GADDI, Taddeo
(b. 1300, Firenze, d. 1366, Firenze)

Madonna and Child Enthroned with Angels and Saints

1355
Tempera on wood, 154 x 80 cm
Galleria degli Uffizi, Florence

This painting and the small Berlin triptych of 1353 are the only signed and dated works by Taddeo Gaddi that have survived, works that are therefore highly important for establishing a point of reference for this master's late style. The figures of St Mary Magdalen and St Catherine are seen standing on each side of the Virgin. The coat of arms of the Segni family appears on the base of the throne.

Taddeo Gaddi worked with Giotto for twenty six years.
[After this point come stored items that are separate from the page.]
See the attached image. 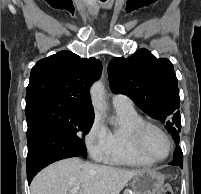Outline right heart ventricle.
<instances>
[{"label":"right heart ventricle","mask_w":201,"mask_h":194,"mask_svg":"<svg viewBox=\"0 0 201 194\" xmlns=\"http://www.w3.org/2000/svg\"><path fill=\"white\" fill-rule=\"evenodd\" d=\"M116 120L106 127L107 146L102 159L116 165L150 166L153 163L145 159L136 149L134 131L143 118L132 108L115 107Z\"/></svg>","instance_id":"e07e8e85"}]
</instances>
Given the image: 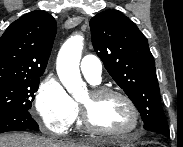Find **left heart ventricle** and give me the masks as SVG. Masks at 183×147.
<instances>
[{"mask_svg": "<svg viewBox=\"0 0 183 147\" xmlns=\"http://www.w3.org/2000/svg\"><path fill=\"white\" fill-rule=\"evenodd\" d=\"M81 103L90 107L93 121L101 128L126 131L133 126L132 113L126 102L118 96L93 99L89 92Z\"/></svg>", "mask_w": 183, "mask_h": 147, "instance_id": "obj_1", "label": "left heart ventricle"}]
</instances>
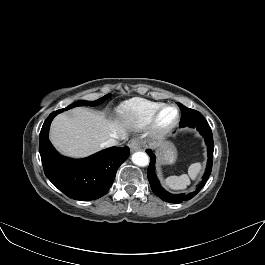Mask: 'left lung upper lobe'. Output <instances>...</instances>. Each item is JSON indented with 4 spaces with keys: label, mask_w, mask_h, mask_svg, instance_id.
Segmentation results:
<instances>
[{
    "label": "left lung upper lobe",
    "mask_w": 265,
    "mask_h": 265,
    "mask_svg": "<svg viewBox=\"0 0 265 265\" xmlns=\"http://www.w3.org/2000/svg\"><path fill=\"white\" fill-rule=\"evenodd\" d=\"M177 104L180 107L181 112H182L179 127L186 126L189 123H191L197 119L204 118L200 112L193 110V109H190V108H187L179 102Z\"/></svg>",
    "instance_id": "5c2ea615"
}]
</instances>
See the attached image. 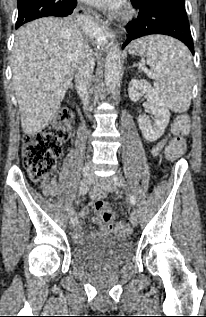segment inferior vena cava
Returning a JSON list of instances; mask_svg holds the SVG:
<instances>
[{"mask_svg":"<svg viewBox=\"0 0 206 317\" xmlns=\"http://www.w3.org/2000/svg\"><path fill=\"white\" fill-rule=\"evenodd\" d=\"M76 60V88L84 105V110L88 109L89 88L92 81V73L95 66L93 53L86 41L82 39L79 42L75 53Z\"/></svg>","mask_w":206,"mask_h":317,"instance_id":"602c4592","label":"inferior vena cava"}]
</instances>
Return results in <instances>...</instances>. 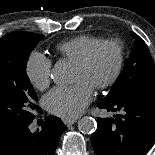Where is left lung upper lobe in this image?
Returning a JSON list of instances; mask_svg holds the SVG:
<instances>
[{"instance_id":"5c2ea615","label":"left lung upper lobe","mask_w":155,"mask_h":155,"mask_svg":"<svg viewBox=\"0 0 155 155\" xmlns=\"http://www.w3.org/2000/svg\"><path fill=\"white\" fill-rule=\"evenodd\" d=\"M135 46L111 92L105 100H113L136 89L155 84V65L145 42L134 32Z\"/></svg>"}]
</instances>
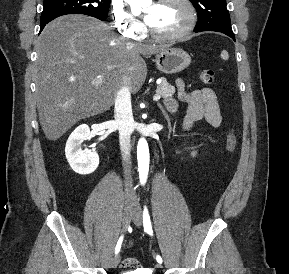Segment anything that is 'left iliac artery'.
Returning <instances> with one entry per match:
<instances>
[{
  "mask_svg": "<svg viewBox=\"0 0 289 274\" xmlns=\"http://www.w3.org/2000/svg\"><path fill=\"white\" fill-rule=\"evenodd\" d=\"M143 226H144V231L146 233H148L150 236H153L151 220H150L149 212H148V209H147L146 205L144 206V210H143ZM156 260L160 264L163 261L160 255L156 256Z\"/></svg>",
  "mask_w": 289,
  "mask_h": 274,
  "instance_id": "obj_1",
  "label": "left iliac artery"
}]
</instances>
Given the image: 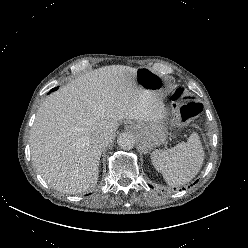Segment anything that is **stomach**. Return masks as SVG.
<instances>
[{"instance_id":"1","label":"stomach","mask_w":248,"mask_h":248,"mask_svg":"<svg viewBox=\"0 0 248 248\" xmlns=\"http://www.w3.org/2000/svg\"><path fill=\"white\" fill-rule=\"evenodd\" d=\"M135 76L138 85L143 89L158 92L163 87V78L147 67L136 69ZM165 116L166 112L163 113L162 119L157 122H129L143 149H152L167 140L168 132L165 126Z\"/></svg>"}]
</instances>
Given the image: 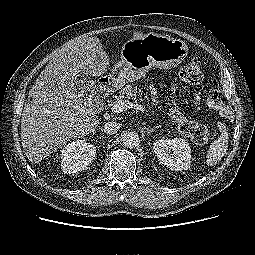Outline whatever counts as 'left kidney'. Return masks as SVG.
I'll use <instances>...</instances> for the list:
<instances>
[{
  "instance_id": "left-kidney-1",
  "label": "left kidney",
  "mask_w": 255,
  "mask_h": 255,
  "mask_svg": "<svg viewBox=\"0 0 255 255\" xmlns=\"http://www.w3.org/2000/svg\"><path fill=\"white\" fill-rule=\"evenodd\" d=\"M158 160L174 171L187 170L191 165V148L182 138L160 139L153 144Z\"/></svg>"
}]
</instances>
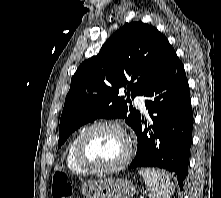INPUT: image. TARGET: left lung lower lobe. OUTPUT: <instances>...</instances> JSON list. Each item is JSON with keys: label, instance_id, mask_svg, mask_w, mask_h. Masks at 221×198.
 <instances>
[{"label": "left lung lower lobe", "instance_id": "left-lung-lower-lobe-1", "mask_svg": "<svg viewBox=\"0 0 221 198\" xmlns=\"http://www.w3.org/2000/svg\"><path fill=\"white\" fill-rule=\"evenodd\" d=\"M145 106L152 120L133 128L138 139L130 168L151 166L173 173L180 189L187 175L192 142L193 112L184 67L174 52L161 75L147 89Z\"/></svg>", "mask_w": 221, "mask_h": 198}]
</instances>
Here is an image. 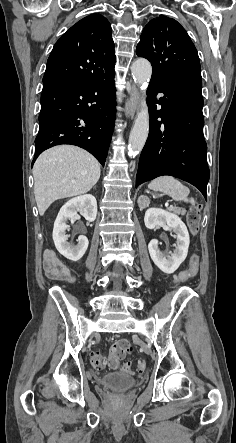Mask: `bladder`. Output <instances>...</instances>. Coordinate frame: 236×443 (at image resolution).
<instances>
[{
	"instance_id": "obj_1",
	"label": "bladder",
	"mask_w": 236,
	"mask_h": 443,
	"mask_svg": "<svg viewBox=\"0 0 236 443\" xmlns=\"http://www.w3.org/2000/svg\"><path fill=\"white\" fill-rule=\"evenodd\" d=\"M136 383L137 380L135 377L123 372L107 373L101 378V384L107 387L115 385L133 386Z\"/></svg>"
}]
</instances>
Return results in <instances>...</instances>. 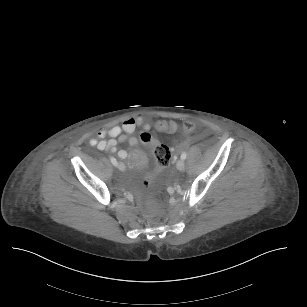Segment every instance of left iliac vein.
<instances>
[{
  "instance_id": "1",
  "label": "left iliac vein",
  "mask_w": 307,
  "mask_h": 307,
  "mask_svg": "<svg viewBox=\"0 0 307 307\" xmlns=\"http://www.w3.org/2000/svg\"><path fill=\"white\" fill-rule=\"evenodd\" d=\"M176 167L180 171H183L185 169V161L183 159L178 160L177 164H176Z\"/></svg>"
}]
</instances>
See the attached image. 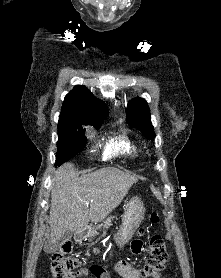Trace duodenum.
Masks as SVG:
<instances>
[{
    "label": "duodenum",
    "instance_id": "obj_1",
    "mask_svg": "<svg viewBox=\"0 0 221 278\" xmlns=\"http://www.w3.org/2000/svg\"><path fill=\"white\" fill-rule=\"evenodd\" d=\"M86 235H87V231L86 230L79 231V232L76 233L75 239L77 241H83L84 238L86 237Z\"/></svg>",
    "mask_w": 221,
    "mask_h": 278
}]
</instances>
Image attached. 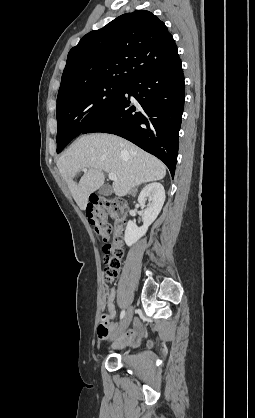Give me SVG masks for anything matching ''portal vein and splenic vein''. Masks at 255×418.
I'll list each match as a JSON object with an SVG mask.
<instances>
[{
	"instance_id": "portal-vein-and-splenic-vein-1",
	"label": "portal vein and splenic vein",
	"mask_w": 255,
	"mask_h": 418,
	"mask_svg": "<svg viewBox=\"0 0 255 418\" xmlns=\"http://www.w3.org/2000/svg\"><path fill=\"white\" fill-rule=\"evenodd\" d=\"M82 170L85 172V171H87V168H83ZM108 177H109L110 180L117 181V177L114 173H109Z\"/></svg>"
}]
</instances>
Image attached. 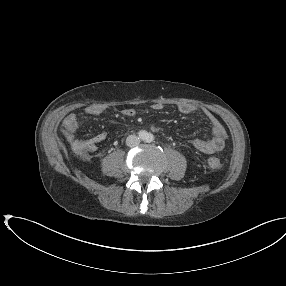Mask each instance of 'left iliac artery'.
<instances>
[{"label": "left iliac artery", "instance_id": "44dca946", "mask_svg": "<svg viewBox=\"0 0 286 286\" xmlns=\"http://www.w3.org/2000/svg\"><path fill=\"white\" fill-rule=\"evenodd\" d=\"M153 140H154V136H153L151 133L147 134L146 141H147L148 143H150V142H152Z\"/></svg>", "mask_w": 286, "mask_h": 286}]
</instances>
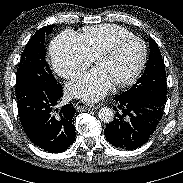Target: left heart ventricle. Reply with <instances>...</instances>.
I'll use <instances>...</instances> for the list:
<instances>
[{"label": "left heart ventricle", "instance_id": "b2bd125f", "mask_svg": "<svg viewBox=\"0 0 183 183\" xmlns=\"http://www.w3.org/2000/svg\"><path fill=\"white\" fill-rule=\"evenodd\" d=\"M142 53V45L138 41H127L114 54L99 60L96 67L104 72L111 84H114L128 78L134 72Z\"/></svg>", "mask_w": 183, "mask_h": 183}]
</instances>
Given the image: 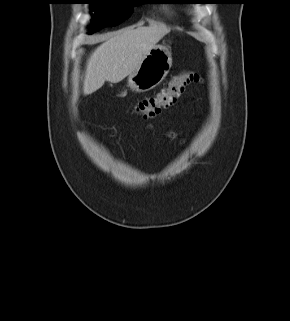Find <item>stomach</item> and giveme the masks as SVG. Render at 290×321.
Wrapping results in <instances>:
<instances>
[{"mask_svg":"<svg viewBox=\"0 0 290 321\" xmlns=\"http://www.w3.org/2000/svg\"><path fill=\"white\" fill-rule=\"evenodd\" d=\"M172 66L171 52L164 45H155L139 67L128 76V86L135 92H147L159 85Z\"/></svg>","mask_w":290,"mask_h":321,"instance_id":"obj_1","label":"stomach"}]
</instances>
He was responsible for popularising the master's style and laid the foundations on which the painting of the second half of the fourteenth century was built.

Like other contemporary artists, Gaddi attempted to fuse the two great cultural sources represented by Giotto and Ambrogio Lorenzetti; the result is a nobly oratorical style, with little emphasis on the narrative dimension, and a dissolving of Giottesque drama into a dignified yet academic oratory. A serene monumentality pervades the entire composition.

The work is highly important for our understanding of Taddeo Gaddi's late style for it seems to reflect a period of uncertainty, perhaps of crisis, towards Giottesque models.